Dataset items:
* * * * *

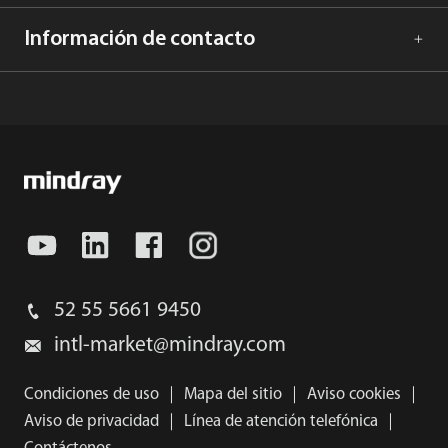
Información de contacto
52 55 5661 9450
intl-market@mindray.com
Condiciones de uso
｜
Mapa del sitio
｜
Aviso cookies
｜
Aviso de privacidad
｜
Línea de atención telefónica
｜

* * * * *

Work task: Quote exactly and only the lines from the one holding "Condiciones de uso" through the end of the data.

Answer area:
Condiciones de uso
｜
Mapa del sitio
｜
Aviso cookies
｜
Aviso de privacidad
｜
Línea de atención telefónica
｜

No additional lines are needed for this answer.